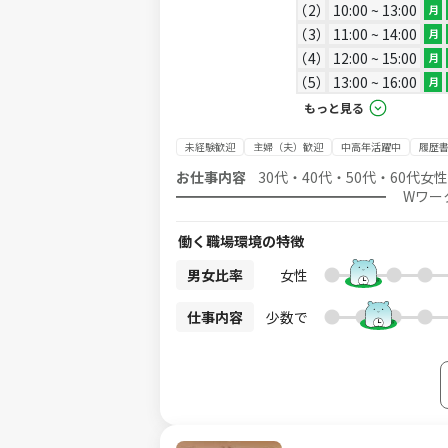
2
10:00 ~ 13:00
月
3
11:00 ~ 14:00
月
4
12:00 ~ 15:00
月
5
13:00 ~ 16:00
月
もっと見る
未経験歓迎
主婦（夫）歓迎
中高年活躍中
履歴
お仕事内容
30代・40代・50代・60代
━━━━━━━━━━━━━━━ Wワーク
免許一切必要ナシ♪／ 家事スキルを活かせます！ 主なお仕事内容は、 ●お掃除代行（1
掃除・お片づけ、水まわりのお掃除など日常清掃 ※料理なし お掃除が好きな方！
働く職場環境の特徴
持ちのスキルをそのまま活かして働けます♪
るのでご安心ください！ 週1回×1h～OKなのでライフスタイルに合わせて 好きな時間・好きな場所で働けます♪
男女比率
女性
┏━━━━━━━━━━━━━━━━
明会にご参加ください ┗━━━━━━━━━
仕事内容
少数で
フトワークスから【仮応募】する ※この時
URLから【本応募】 ※必須※ ※本応募を
して【説明会・選考会】を予約 ↓ 4. 選
手続きを経てお仕事デビュー！ ※各ステップで050-△△△△-1234からお電話、もしくはメールを差し上げること
がございます。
================
Problem to work on
Aside from the pictures, copy all of the entries exactly.

Result of this exercise
2
10:00 ~ 13:00
月
3
11:00 ~ 14:00
月
4
12:00 ~ 15:00
月
5
13:00 ~ 16:00
月
もっと見る
未経験歓迎
主婦（夫）歓迎
中高年活躍中
履歴
お仕事内容
30代・40代・50代・60代
━━━━━━━━━━━━━━━ Wワーク
免許一切必要ナシ♪／ 家事スキルを活かせます！ 主なお仕事内容は、 ●お掃除代行（1
掃除・お片づけ、水まわりのお掃除など日常清掃 ※料理なし お掃除が好きな方！
働く職場環境の特徴
持ちのスキルをそのまま活かして働けます♪
るのでご安心ください！ 週1回×1h～OKなのでライフスタイルに合わせて 好きな時間・好きな場所で働けます♪
男女比率
女性
┏━━━━━━━━━━━━━━━━
明会にご参加ください ┗━━━━━━━━━
仕事内容
少数で
フトワークスから【仮応募】する ※この時
URLから【本応募】 ※必須※ ※本応募を
して【説明会・選考会】を予約 ↓ 4. 選
手続きを経てお仕事デビュー！ ※各ステップで050-△△△△-1234からお電話、もしくはメールを差し上げること
がございます。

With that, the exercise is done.